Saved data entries
◆ ◆ ◆ ◆

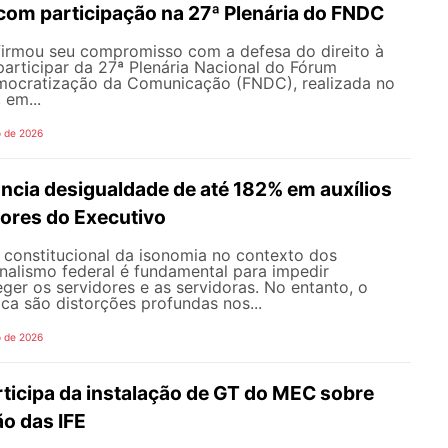
om participação na 27ª Plenária do FNDC
rmou seu compromisso com a defesa do direito à
articipar da 27ª Plenária Nacional do Fórum
mocratização da Comunicação (FNDC), realizada no
 em...
o de 2026
ncia desigualdade de até 182% em auxílios
dores do Executivo
o constitucional da isonomia no contexto dos
onalismo federal é fundamental para impedir
teger os servidores e as servidoras. No entanto, o
ica são distorções profundas nos...
o de 2026
icipa da instalação de GT do MEC sobre
o das IFE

◆ ◆ ◆ ◆

### INSTRUCTIONS FOR THE TASK
Lines with "Plenária" in them are what the answer must contain; copy each from the records above.

### REPLY
om participação na 27ª Plenária do FNDC
articipar da 27ª Plenária Nacional do Fórum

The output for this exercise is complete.